◆ ACTION ITEM
Pull every line containing "fotbollsskola" from the listing below.

◆ DATASET RECORDS

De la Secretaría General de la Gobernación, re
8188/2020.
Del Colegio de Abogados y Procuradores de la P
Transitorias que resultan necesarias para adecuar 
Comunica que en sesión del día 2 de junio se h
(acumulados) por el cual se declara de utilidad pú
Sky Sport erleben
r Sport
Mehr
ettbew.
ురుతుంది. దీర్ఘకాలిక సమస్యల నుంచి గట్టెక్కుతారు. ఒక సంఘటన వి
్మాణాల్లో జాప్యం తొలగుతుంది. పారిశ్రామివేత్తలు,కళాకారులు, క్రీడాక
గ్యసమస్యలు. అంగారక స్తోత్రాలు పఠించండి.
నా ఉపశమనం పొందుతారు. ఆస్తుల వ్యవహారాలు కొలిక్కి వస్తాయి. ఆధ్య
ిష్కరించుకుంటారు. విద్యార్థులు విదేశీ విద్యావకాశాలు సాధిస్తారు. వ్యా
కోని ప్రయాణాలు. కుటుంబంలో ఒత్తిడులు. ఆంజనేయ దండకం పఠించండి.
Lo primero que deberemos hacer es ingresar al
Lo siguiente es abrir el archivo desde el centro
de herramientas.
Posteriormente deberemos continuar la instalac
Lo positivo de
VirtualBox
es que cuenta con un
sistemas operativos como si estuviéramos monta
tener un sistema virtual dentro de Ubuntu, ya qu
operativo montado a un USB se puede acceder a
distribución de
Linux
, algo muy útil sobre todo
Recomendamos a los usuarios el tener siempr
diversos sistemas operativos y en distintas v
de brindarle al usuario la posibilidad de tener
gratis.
...
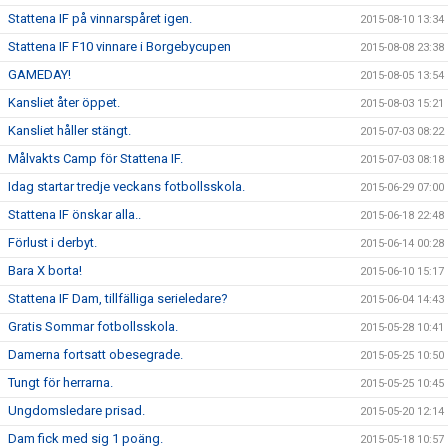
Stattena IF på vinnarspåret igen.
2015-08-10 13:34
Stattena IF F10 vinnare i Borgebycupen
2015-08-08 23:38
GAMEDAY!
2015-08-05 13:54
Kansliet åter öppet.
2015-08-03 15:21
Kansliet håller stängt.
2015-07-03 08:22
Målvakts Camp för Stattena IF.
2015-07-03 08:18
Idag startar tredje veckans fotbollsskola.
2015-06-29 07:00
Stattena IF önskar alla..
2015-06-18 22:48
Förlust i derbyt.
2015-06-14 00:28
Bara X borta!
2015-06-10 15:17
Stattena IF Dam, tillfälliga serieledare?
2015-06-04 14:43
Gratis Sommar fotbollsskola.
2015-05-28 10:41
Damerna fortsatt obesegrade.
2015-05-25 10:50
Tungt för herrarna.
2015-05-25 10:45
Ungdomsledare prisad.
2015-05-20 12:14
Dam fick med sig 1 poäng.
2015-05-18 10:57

◆ PROBLEM SOLUTION
Idag startar tredje veckans fotbollsskola.
Gratis Sommar fotbollsskola.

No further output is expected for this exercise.